Advogado do INSS em Belém: Benefício Negado, Cessado ou Cortado no Pente-Fino
Belém tem economia de comércio, serviços e portos, e um interior em que o segurado é pescador, ribeirinho e agricultor familiar. O segurado paraense típico é o trabalhador informal que pediu BPC, o pescador negado na aposentadoria rural e o trabalhador do comércio afastado por doença e cortado na alta programada.
Três situações chegam ao escritório com o mesmo desespero. Na primeira, o INSS negou o pedido e a carta não explica por quê. Na segunda, o benefício foi cortado: na alta programada, no pente-fino ou por revisão. Na terceira, o segurado recebeu a convocação e tem dias contados para agendar a perícia. Cada uma tem um prazo e um caminho, e identificar qual é a sua define a primeira providência.
Onde o seu caso é resolvido para quem mora em Belém
Não importa em qual agência o pedido foi feito: o segurado que mora em Belém tem o direito de processar o INSS na Justiça Federal em Belém, em regra no Juizado Especial Federal, que não cobra custas e decide a maior parte dos casos pela perícia judicial. A segunda instância é o TRF1. O acompanhamento é feito por vídeo e WhatsApp, e a única ida presencial costuma ser a perícia.
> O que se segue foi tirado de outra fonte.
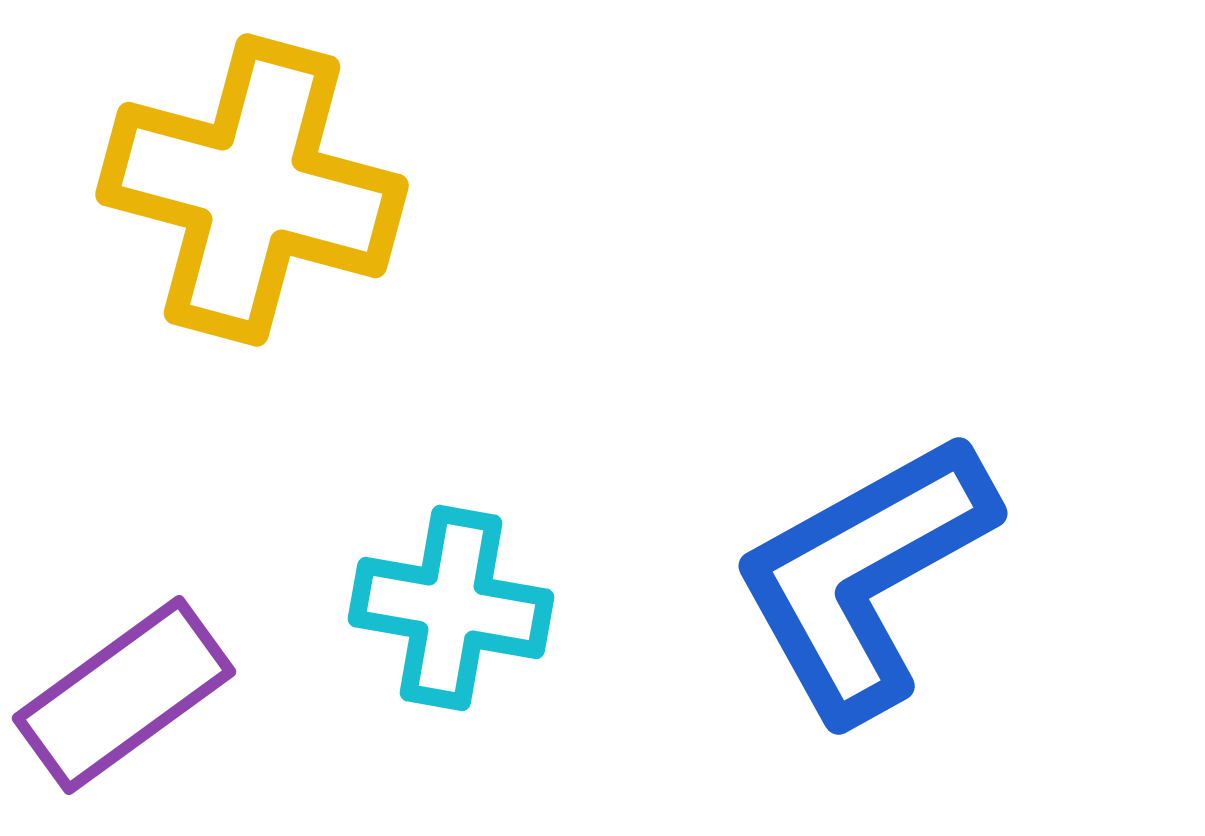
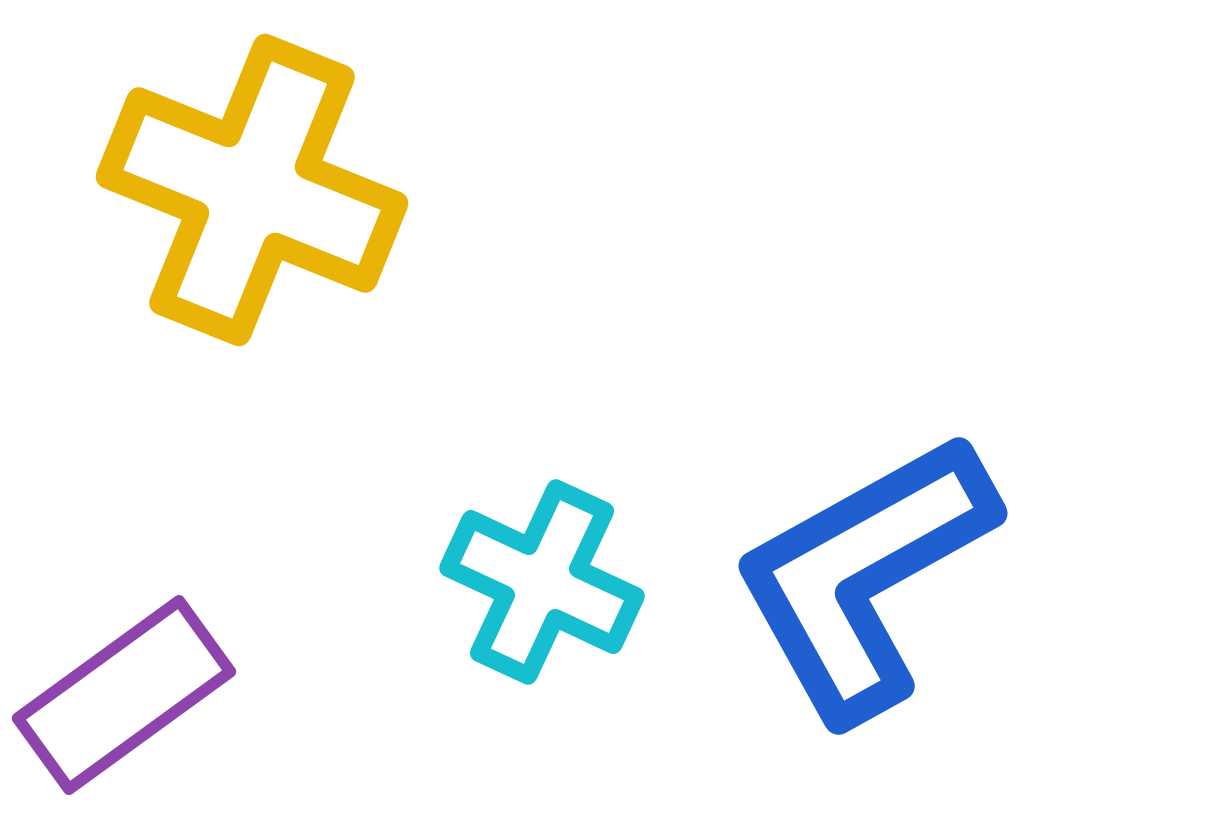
yellow cross: rotated 7 degrees clockwise
cyan cross: moved 91 px right, 26 px up; rotated 15 degrees clockwise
O que mais é negado por aqui
O que mais é negado por aqui é a aposentadoria rural e por idade híbrida de quem alternou roça e cidade, o BPC por cadastro desatualizado e o auxílio por incapacidade de trabalhador informal com carência incompleta. A Justiça Federal do Pará atende de Belém a Marabá e Santarém, e a perícia judicial costuma reverter a negativa quando o laudo vem completo.
Antes de qualquer petição: prazo, documento e pedido certo
Três coisas não podem esperar. A primeira é o prazo, que muda conforme a decisão: 30 ou 60 dias para agendar a perícia do pente-fino, 15 dias antes da cessação para pedir prorrogação, 30 dias para recorrer. A segunda é o laudo: sem CID, data de início e descrição das limitações para a sua atividade, nenhuma perícia reconhece a incapacidade. A terceira é o pedido certo: recurso para erro de documento, ação judicial para perícia que negou a incapacidade.
Recurso administrativo ou ação judicial?
Existem dois caminhos e eles podem andar juntos. O recurso administrativo serve para negativa por documento: carência mal contada, período de graça ignorado, vínculo que não entrou no CNIS, formulário de atividade especial recusado. A ação judicial serve para negativa por perícia, porque a perícia do juízo tem tempo, quesitos e um médico que não é do INSS. Em toda ação, o pedido inclui os atrasados desde a data do requerimento ou da cessação indevida.
Perguntas frequentes
Fui convocado para o pente-fino em Belém e não consegui agendar. Perdi o benefício?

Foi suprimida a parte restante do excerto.